The listing below must be repeated word for word, without its pictures.
◆ ◆ ◆ ◆
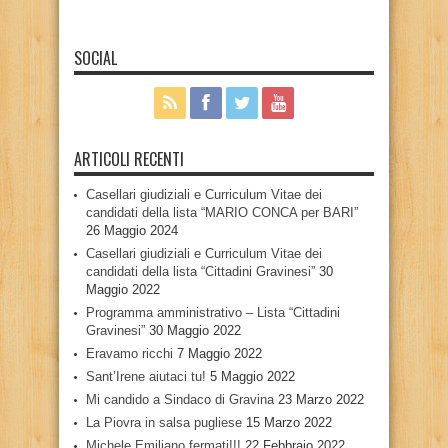
SOCIAL
ARTICOLI RECENTI
Casellari giudiziali e Curriculum Vitae dei
candidati della lista “MARIO CONCA per BARI”
26 Maggio 2024
Casellari giudiziali e Curriculum Vitae dei
candidati della lista “Cittadini Gravinesi”
30
Maggio 2022
Programma amministrativo – Lista “Cittadini
Gravinesi”
30 Maggio 2022
Eravamo ricchi
7 Maggio 2022
Sant’Irene aiutaci tu!
5 Maggio 2022
Mi candido a Sindaco di Gravina
23 Marzo 2022
La Piovra in salsa pugliese
15 Marzo 2022
Michele Emiliano fermati!!!
22 Febbraio 2022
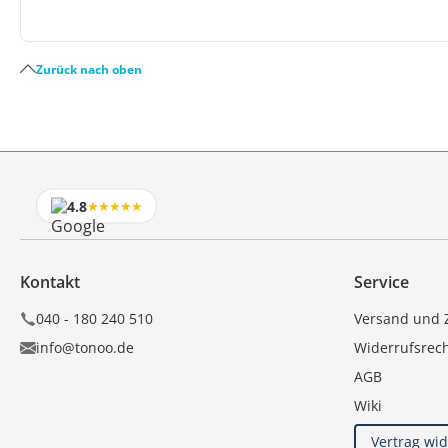
Zurück nach oben
4.8
★★★★★
Kontakt
Service
040 - 180 240 510
Versand und 
info@tonoo.de
Widerrufsrec
AGB
Wiki
Vertrag wi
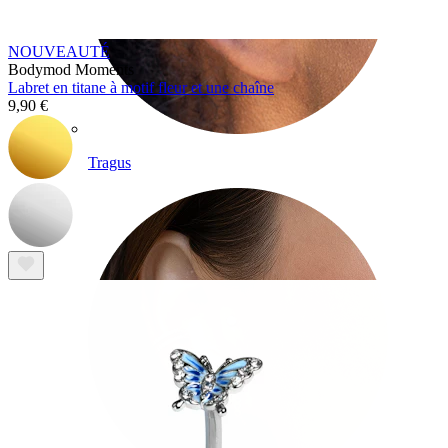
NOUVEAUTÉ
Bodymod Moments
Labret en titane à motif fleur et une chaîne
9,90 €
Tragus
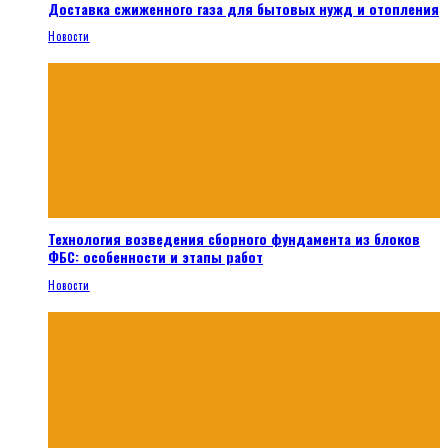
Доставка сжиженного газа для бытовых нужд и отопления
Новости
Технология возведения сборного фундамента из блоков
ФБС: особенности и этапы работ
Новости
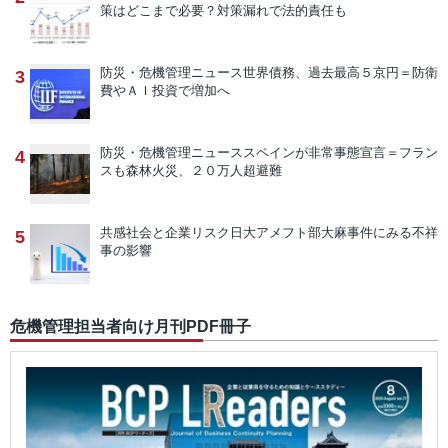
策はどこまで必要？対策漏れで法的責任も
防災・危機管理ニュース
世界債務、過去最高５京円＝防衛
3
費やＡＩ投資で増加へ
防災・危機管理ニュース
スペインが非常事態宣言＝フラン
4
スも森林火災、２０万人超避難
共感社会と企業リスク
日大アメフト部大麻事件にみる不祥
5
事の影響
危機管理担当者向け月刊PDF冊子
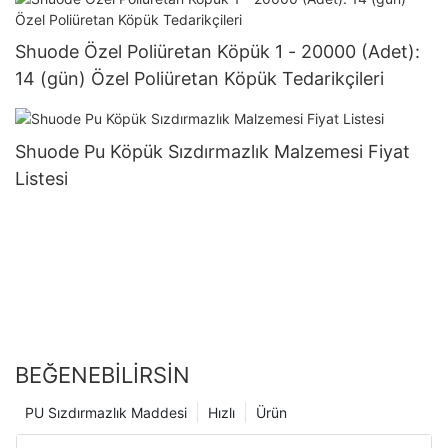
Shuode Özel Poliüretan Köpük 1 - 20000 (Adet):
14 (gün) Özel Poliüretan Köpük Tedarikçileri
Shuode Pu Köpük Sızdırmazlık Malzemesi Fiyat
Listesi
BEĞENEBILIRSIN
PU Sızdırmazlık Maddesi
Hızlı
Ürün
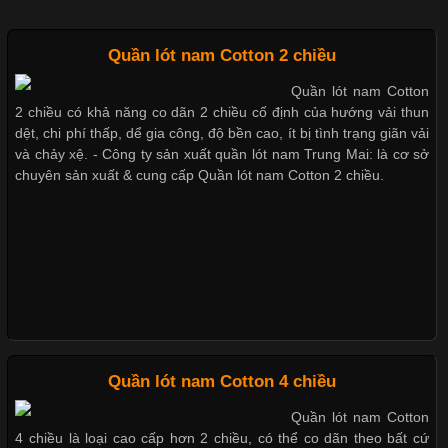
Thị hiều quần lót nam bơi lội nam và nữ 2017
Quần lót nam Cotton 2 chiều
Quần lót nam Cotton
Chất Liệu Bamboo Xu Hướng Mới Trong Ngành Thời Trang
2 chiều có khả năng co dãn 2 chiều cố định của hướng vải thun
Xu hướng thời trang trẻ và quần lót nam giá sỉ
dệt, chi phí thấp, dể gia công, độ bền cao, ít bị tình trạng giãn vải
Cập nhật 2026-05-21 14:59:25
và chảy xệ. - Công ty sản xuất quần lót nam Trung Mai: là cơ sở
chuyên sản xuất & cung cấp Quần lót nam Cotton 2 chiều.
Trong những năm gần đây, vải Bamboo đang trở thành một
Giặt và bảo quản quần lót nam đúng cách
trong những chất liệu được yêu thích trong ngành thời trang
nhờ đặc tính mềm mại, thoáng khí và thân thiện với môi trường.
Không chỉ được ứng dụng trong quần áo thường ngày, loại vải
này còn xuất hiện nhiều trong các sản phẩm đồ lót
Mẫu quần lót nam giá rẻ sốt hè 2017
Những mẩu quần lót nam thông dụng hiện nay
Những Loại Vải Thun Thông Dụng Và Đặc Điểm Nổi Bật
Quần lót nam Cotton 4 chiều
Bộ sưu tập quần lót nam Boxer TpHCM
Quần lót nam Cotton
Cập nhật 2026-05-20 14:58:56
4 chiều là loại cao cấp hơn 2 chiều, có thể co dãn theo bất cứ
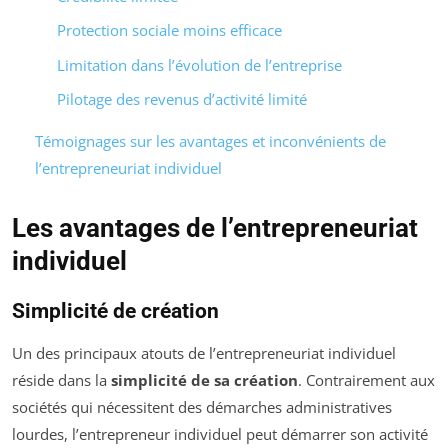
Protection sociale moins efficace
Limitation dans l’évolution de l’entreprise
Pilotage des revenus d’activité limité
Témoignages sur les avantages et inconvénients de
l’entrepreneuriat individuel
Les avantages de l’entrepreneuriat
individuel
Simplicité de création
Un des principaux atouts de l’entrepreneuriat individuel
réside dans la
simplicité de sa création
. Contrairement aux
sociétés qui nécessitent des démarches administratives
lourdes, l’entrepreneur individuel peut démarrer son activité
◆ ◆ ◆ ◆
Solution to this exercise -
SOCIAL
ARTICOLI RECENTI
Casellari giudiziali e Curriculum Vitae dei
candidati della lista “MARIO CONCA per BARI”
26 Maggio 2024
Casellari giudiziali e Curriculum Vitae dei
candidati della lista “Cittadini Gravinesi”
30
Maggio 2022
Programma amministrativo – Lista “Cittadini
Gravinesi”
30 Maggio 2022
Eravamo ricchi
7 Maggio 2022
Sant’Irene aiutaci tu!
5 Maggio 2022
Mi candido a Sindaco di Gravina
23 Marzo 2022
La Piovra in salsa pugliese
15 Marzo 2022
Michele Emiliano fermati!!!
22 Febbraio 2022
Zurück nach oben
4.8
★★★★★
Kontakt
Service
040 - 180 240 510
Versand und 
info@tonoo.de
Widerrufsrec
AGB
Wiki
Vertrag wi
NOUVEAUTÉ
Bodymod Moments
Labret en titane à motif fleur et une chaîne
9,90 €
Tragus
Доставка сжиженного газа для бытовых нужд и отопления
Новости
Технология возведения сборного фундамента из блоков
ФБС: особенности и этапы работ
Новости
策はどこまで必要？対策漏れで法的責任も
防災・危機管理ニュース
世界債務、過去最高５京円＝防衛
3
費やＡＩ投資で増加へ
防災・危機管理ニュース
スペインが非常事態宣言＝フラン
4
スも森林火災、２０万人超避難
共感社会と企業リスク
日大アメフト部大麻事件にみる不祥
5
事の影響
危機管理担当者向け月刊PDF冊子
Shuode Özel Poliüretan Köpük 1 - 20000 (Adet):
14 (gün) Özel Poliüretan Köpük Tedarikçileri
Shuode Pu Köpük Sızdırmazlık Malzemesi Fiyat
Listesi
BEĞENEBILIRSIN
PU Sızdırmazlık Maddesi
Hızlı
Ürün
Thị hiều quần lót nam bơi lội nam và nữ 2017
Quần lót nam Cotton 2 chiều
Quần lót nam Cotton
Chất Liệu Bamboo Xu Hướng Mới Trong Ngành Thời Trang
2 chiều có khả năng co dãn 2 chiều cố định của hướng vải thun
Xu hướng thời trang trẻ và quần lót nam giá sỉ
dệt, chi phí thấp, dể gia công, độ bền cao, ít bị tình trạng giãn vải
Cập nhật 2026-05-21 14:59:25
và chảy xệ. - Công ty sản xuất quần lót nam Trung Mai: là cơ sở
chuyên sản xuất & cung cấp Quần lót nam Cotton 2 chiều.
Trong những năm gần đây, vải Bamboo đang trở thành một
Giặt và bảo quản quần lót nam đúng cách
trong những chất liệu được yêu thích trong ngành thời trang
nhờ đặc tính mềm mại, thoáng khí và thân thiện với môi trường.
Không chỉ được ứng dụng trong quần áo thường ngày, loại vải
này còn xuất hiện nhiều trong các sản phẩm đồ lót
Mẫu quần lót nam giá rẻ sốt hè 2017
Những mẩu quần lót nam thông dụng hiện nay
Những Loại Vải Thun Thông Dụng Và Đặc Điểm Nổi Bật
Quần lót nam Cotton 4 chiều
Bộ sưu tập quần lót nam Boxer TpHCM
Quần lót nam Cotton
Cập nhật 2026-05-20 14:58:56
4 chiều là loại cao cấp hơn 2 chiều, có thể co dãn theo bất cứ
Protection sociale moins efficace
Limitation dans l’évolution de l’entreprise
Pilotage des revenus d’activité limité
Témoignages sur les avantages et inconvénients de
l’entrepreneuriat individuel
Les avantages de l’entrepreneuriat
individuel
Simplicité de création
Un des principaux atouts de l’entrepreneuriat individuel
réside dans la
simplicité de sa création
. Contrairement aux
sociétés qui nécessitent des démarches administratives
lourdes, l’entrepreneur individuel peut démarrer son activité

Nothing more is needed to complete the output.